Hello. I am new to this forum but extremely glad I found it. Looks like I will be keeping myself busy reading the previous posts.

Our puppy is four and a half months old. She seems to be exhibiting alot of the traits mentioned by other people eg biting, problems coming back if she sees a dog or person she wants to make firends with etc. I am pleased to see that these things are likely to change with age.

What does concern me is that she is very scared of everday things like cars, bicycles etc. I can't even distract her, she gets so nervous she physically shakes with fear. I keep her walking if she is on the lead and don't make a big deal of it but some bikes passed us in the park last night and she dived into the undergrowth. I am concerned that something will scare her and she will run off in a blind panic.

I would be really grateful if anyone can offer some advice on how to help her. I don't know, maybe this will be something else that she will grow out of - hopefully.

Thanks
Tracey


----------



## gunnr (Aug 14, 2009)

Tracey

Each puppy/dog is unique. Some take to things quicker than others, some get comfortable faster than others. She sounds like what she is, a 4 month old puppy. Cars, bicycles and such are not yet part of her everyday life, but they will be
In her own home environment does she exhibit a higher degree of confidence? or is there still a lack of confidence?
There is a training technique that you have accidentally stumbled on. When dogs need to be brought more fully under control, trainers change their environment to make them a little more dependent on them and increase their focus and attention span. It works well when you can control the variables. In this case though the variables are outside of your control.
I think she'll grow out of it personally, but in the meantime try to use the "advance and retreat" philosophy. Introduce her to something from a distance, give her time to make a mental picture. Remove the stimulus, ie. the bike, for a time and then come back to it. Give her time to examine it. Next time you hear the bikes pick her up first and let her watch them go by a few times. She is still at a point in her life that she needs to feel protected. Bikes are scary .
I've had two dogs that would put their tale between their legs and slink off and hide if I had a shotgun out in the house, You'd swear they were gun shy. Ring a bell with the shotgun out and and they were 4ft off the ground heading for the door and the truck to go hunting, not gun shy at all. They put pictures together in their minds, and I guess for those two guys shotguns in the house weren't part of their picture.
Stop the biting and nipping at this age. It's a lot easier.
The come command at 4 months is a hit or miss thing, but it's a pretty sure bet she's not completely leash trained. That would be way too much to ask of a 4 month old puppy. Keep her on a check cord and " very gently" reel her in when the come command is given, making a big fuss over her the whole time. She's old enough to start her walking at heel on a leash for a few minutes at a time. Walking at heel is control for the handler.
I really think though that she's going to be just fine. She's bold enough to go make friends, she'll pick up the confidence as she's socialized more.


----------



## madaboutvizslas (Nov 12, 2008)

My V had similar "scared" episodes when she was younger. I used to walk her every morning while it was still dark, just the street lights. One morning the neighbour put out big black rubbish sacks (normally a big plastic bin). I didn't take much notice but the V stopped in her tracks from 30ft away. Took her about 15mins to finally appraoch them. They have spectaculary good memories. It always amazes me how she can remember a hardly visible game trail when we haven't been down it for a month.

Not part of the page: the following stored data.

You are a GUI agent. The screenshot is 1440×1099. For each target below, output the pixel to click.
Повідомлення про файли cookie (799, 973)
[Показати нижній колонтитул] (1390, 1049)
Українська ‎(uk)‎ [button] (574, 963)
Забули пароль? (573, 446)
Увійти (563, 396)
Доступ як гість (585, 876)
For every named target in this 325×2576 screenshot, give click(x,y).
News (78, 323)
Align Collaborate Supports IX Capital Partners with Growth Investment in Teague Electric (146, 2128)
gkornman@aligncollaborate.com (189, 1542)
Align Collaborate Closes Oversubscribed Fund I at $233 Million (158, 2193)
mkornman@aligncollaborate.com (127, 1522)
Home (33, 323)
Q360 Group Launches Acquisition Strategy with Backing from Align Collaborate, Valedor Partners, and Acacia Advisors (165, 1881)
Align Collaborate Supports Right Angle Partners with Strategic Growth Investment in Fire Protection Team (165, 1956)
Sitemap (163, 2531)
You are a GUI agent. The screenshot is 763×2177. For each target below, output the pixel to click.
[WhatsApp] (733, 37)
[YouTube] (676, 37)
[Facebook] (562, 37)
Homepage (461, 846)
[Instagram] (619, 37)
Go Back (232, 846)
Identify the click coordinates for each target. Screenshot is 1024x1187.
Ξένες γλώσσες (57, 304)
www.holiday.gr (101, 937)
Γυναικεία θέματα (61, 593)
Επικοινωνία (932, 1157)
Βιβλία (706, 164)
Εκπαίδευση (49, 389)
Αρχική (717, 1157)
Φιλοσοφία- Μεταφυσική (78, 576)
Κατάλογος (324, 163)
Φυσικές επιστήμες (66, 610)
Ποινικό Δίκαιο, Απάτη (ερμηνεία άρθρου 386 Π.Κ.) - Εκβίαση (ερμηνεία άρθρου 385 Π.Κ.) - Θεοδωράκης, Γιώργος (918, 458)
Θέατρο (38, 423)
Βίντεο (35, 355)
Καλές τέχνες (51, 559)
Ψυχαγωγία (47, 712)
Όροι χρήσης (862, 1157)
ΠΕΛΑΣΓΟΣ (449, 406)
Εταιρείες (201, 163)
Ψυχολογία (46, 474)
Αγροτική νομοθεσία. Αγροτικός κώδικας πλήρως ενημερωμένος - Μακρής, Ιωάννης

She was also really shy of having guys on their own come out of left feild. I think she would still be wary of new experiences. that is why you need to get them out doing everything you can in those early months. For instance mine is hopeless at travelling on the back of a ute (truck deck), as she has only done it twice for short trips of about 200ft. Put her in the back of an SUV and no problems.


----------